I wondered if the three of them ever met. They surely passed one another on the street. Perhaps they interacted in the cafeteria without knowing one another, without realizing what their contributions to the world would be and what those contributions would mean to people generations later. Robert would have had much to say to Lucy, I think. He might have told her about his dream of a cooperative commonwealth which wouldn’t consign the poor to tents and he might have tried to get her to join the Socialist Party and fight back. Olive might have impressed or awed Lucy with her manners and poems, might have tried to enlist her in the struggle to win democratic rights. Olive and Robert would have argued over class and gender politics. And Lucy might have grounded them both in her lived reality as a transgressive working-class woman.

As in life, perhaps so in death.

There are no markers here for our fallen working-class people, for the heroic and less-than-heroic who are our people, and no markers as well for the women of all classes who fought so hard for democratic rights.
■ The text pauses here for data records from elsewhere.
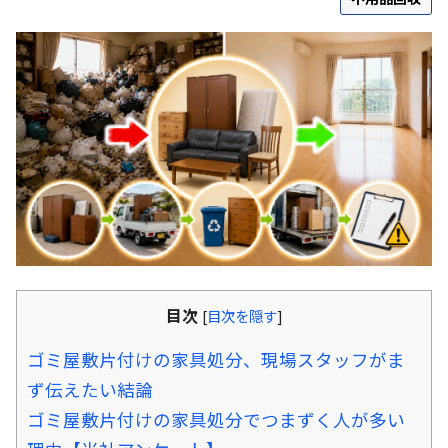
目次
[
目次を隠す
]
ゴミ屋敷片付けの家具処分、現場スタッフがま
ず伝えたい結論
ゴミ屋敷片付けの家具処分でつまずく人が多い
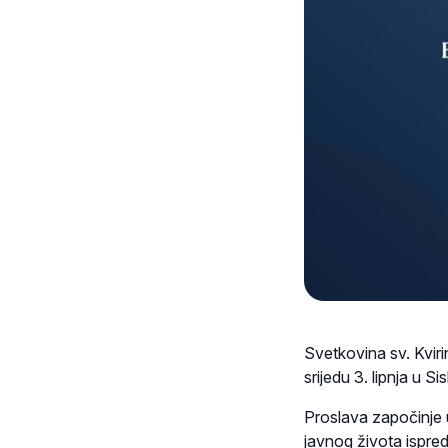
Svetkovina sv. Kvirin
srijedu 3. lipnja u S
Proslava započinje u
javnog života ispred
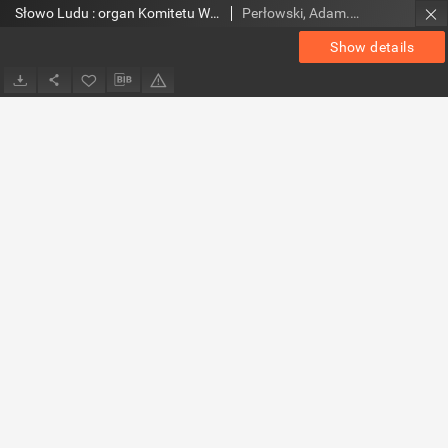
Słowo Ludu : organ Komitetu Wojewódzkiego Polskiej Zjednoczonej Partii Robotniczej, 1977, R.XXIX, nr 297
Perłowski, Adam. Red.
Show details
Salem had at least 14 unions in 1912. Bartenders were fighting for a living wage of $18.00 a week and were trying to put two scab bars out of business. The Industrial Workers of the World was set to strike the construction companies building a complicated and far-reaching electric railroad line crisscrossing the Willamette Valley. Among their demands were special wage rates for the Greek and Bulgarian workers doing the hardest jobs. There was a socialist movement here. There was feminist movement here. There was a daily Progressive newspaper here which supported some of labor’s demands and winning the vote for women, had a decent position on immigration and reported with some sympathy on the situation of Native Americans. You didn’t learn any of this in school because there is no room for peoples’ history in the curriculum.

We have no place in the textbooks and there is barely room in the cemeteries for us. We are among the forgotten and discarded ones. We are among the wretched of the earth. 

The friendly woman managing Memorial Day at the cemetery gave us two brochures which provide an overview of the cemetery. Only one woman is highlighted as being a prominent person buried there, and there is space enough in one of the brochures to tell the story of a renowned alcoholic farmer buried there, but there is no space to tell of Olive, Robert and Lucy.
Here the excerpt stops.